You cannot divorce economic activity from social good, because the whole point of economic activity is to create social good. Making money is a powerful incentive but isn’t an end in and of itself; no one can eat it or build shelter with it. What matters is what we do with the money and how we use it to create social benefit.
If our goal were simple survival, we could all be subsistence farmers. The motivation to organize and incorporate is to create wealth to support living at more than a subsistence level. At the point when the current beliefs are no longer supporting social good, then it is time to re-examine them and make a new choice.
Self-preservation, or survival, is the goal of most organizations, for profit or nonprofit. Income that exceeds expenses is a prerequisite of self-preservation. However, prerequisite does not equal reason for being. While I must breathe in every moment as a prerequisite for living, breathing is not my reason for living.
Prerequisite and purpose have been conflated in America. A reason for being is not simply to generate profit—that’s a reason for investing. The goal of the investor has cannibalized the goal of the corporation. They are not the same.
In one, the decision-making lens is how best to maximize income. In the second, the lens is how best to deliver the product or service, which then generates income as a byproduct.

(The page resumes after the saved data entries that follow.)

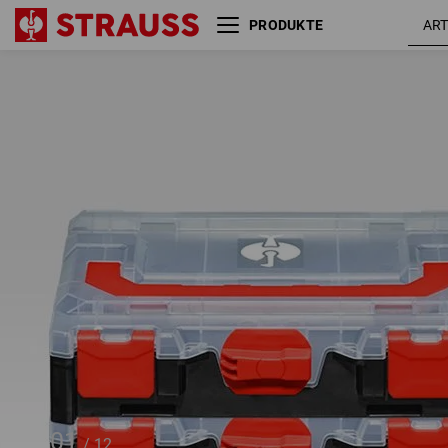
PRODUKTE
STRAUSSbox Aktions-Set VI
01
/
12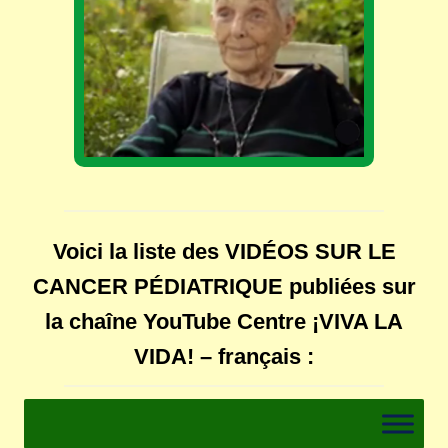
Voici la liste des VIDÉOS SUR LE
CANCER PÉDIATRIQUE publiées sur
la chaîne YouTube Centre ¡VIVA LA
VIDA! – français :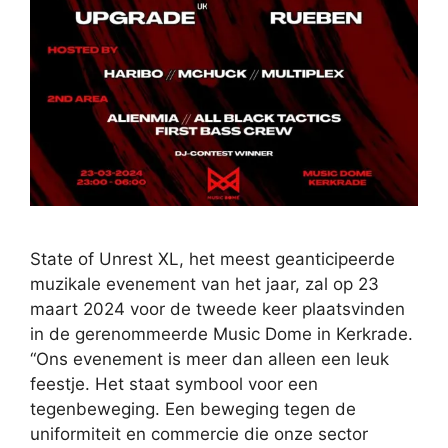
State of Unrest XL, het meest geanticipeerde
muzikale evenement van het jaar, zal op 23
maart 2024 voor de tweede keer plaatsvinden
in de gerenommeerde Music Dome in Kerkrade.
“Ons evenement is meer dan alleen een leuk
feestje. Het staat symbool voor een
tegenbeweging. Een beweging tegen de
uniformiteit en commercie die onze sector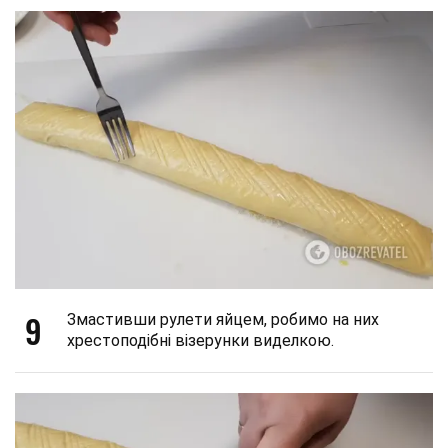
9
Змастивши рулети яйцем, робимо на них
хрестоподібні візерунки виделкою.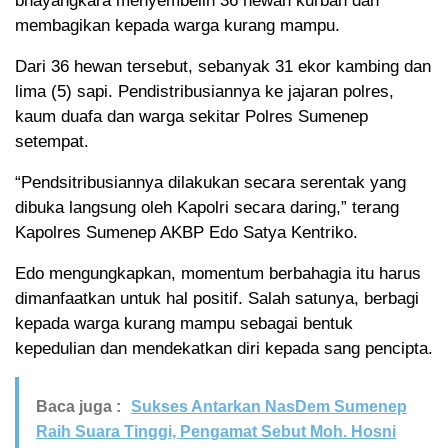
bhayangkara menyembelih 36 hewan kurban dan
membagikan kepada warga kurang mampu.
Dari 36 hewan tersebut, sebanyak 31 ekor kambing dan
lima (5) sapi. Pendistribusiannya ke jajaran polres,
kaum duafa dan warga sekitar Polres Sumenep
setempat.
“Pendsitribusiannya dilakukan secara serentak yang
dibuka langsung oleh Kapolri secara daring,” terang
Kapolres Sumenep AKBP Edo Satya Kentriko.
Edo mengungkapkan, momentum berbahagia itu harus
dimanfaatkan untuk hal positif. Salah satunya, berbagi
kepada warga kurang mampu sebagai bentuk
kepedulian dan mendekatkan diri kepada sang pencipta.
Baca juga :
Sukses Antarkan NasDem Sumenep
Raih Suara Tinggi, Pengamat Sebut Moh. Hosni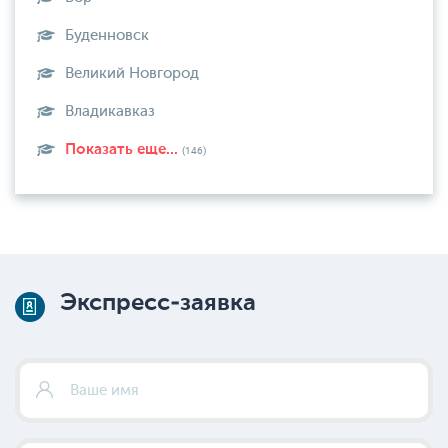
Буденновск
Великий Новгород
Владикавказ
Показать еще...
(146)
Экспресс-заявка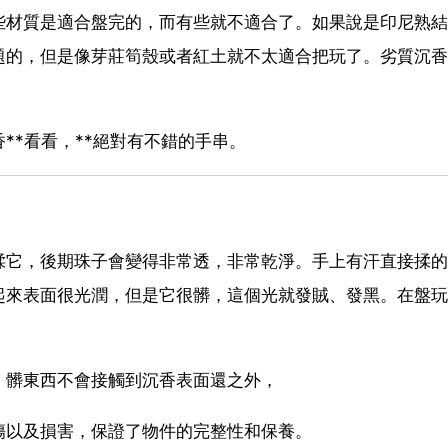
些材質是適合盤完的，而有些就不適合了。如果說是印尼熟結
題的，但是像芽莊筍殼或者紅土就不太適合把玩了。劣質沉香
**看看，**絕對有不錯的手串。
揉它，後期珠子會變得非常透，非常乾淨。手上有汗直接揉的
起來表面很光潤，但是它很髒，這個光就發賊、發黑。在盤玩
、髒東西不會接觸到沉香表面還之外，
傷以及損害，保證了物件的完整性和保養。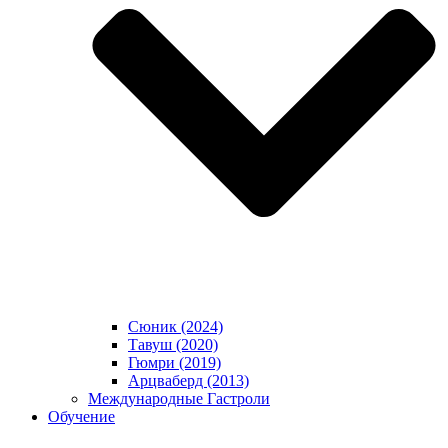
Сюник (2024)
Тавуш (2020)
Гюмри (2019)
Арцваберд (2013)
Международные Гастроли
Обучение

This might seem like a matter of semantics, but in fact it is a distinct difference in intention. The intention of maximizing profits is a narrow intention to serve the needs of owners only, even if doing so is detrimental to other stakeholders—though in fact the needs of those other stakeholders aren’t a consideration except as expenses to be minimized. This creates tension or conflict among stakeholders, which is a drag on momentum.
There is a danger in appropriating the investor’s intention as the corporation’s intention, because it’s narrower—and that both creates risk and misses an opportunity. The risk it creates is that the decision filter does not discourage illegal or unethical behavior, and it actually encourages it when the likelihood of being caught is low or when the penalty for being caught, whether financial or reputational, is lower than the profit potential.
Business school ethics classes have been popularized in recent years as an antidote to mitigate this risk, but they do not actually address the underlying conditions that create the risk. Only by changing the intention does the risk diminish.
The missed opportunity is in failing to define a purpose that motivates and inspires all the stakeholders, not just the owners. A purpose is aspirational and unique to each business. When the purpose of a corporation is to provide a product or service that a market needs or wants, and to generate wealth while doing so, it creates social good that stakeholders beyond just the owners can more easily align with.
Because the universe responds to thought, more people aligned with and engaged in a purpose increases the magnitude of the intention to bring to fruition the possibility inherent in the purpose. This is an approach that offers greater potential for success—both in achieving purpose and in generating income—than a narrow focus just on profit.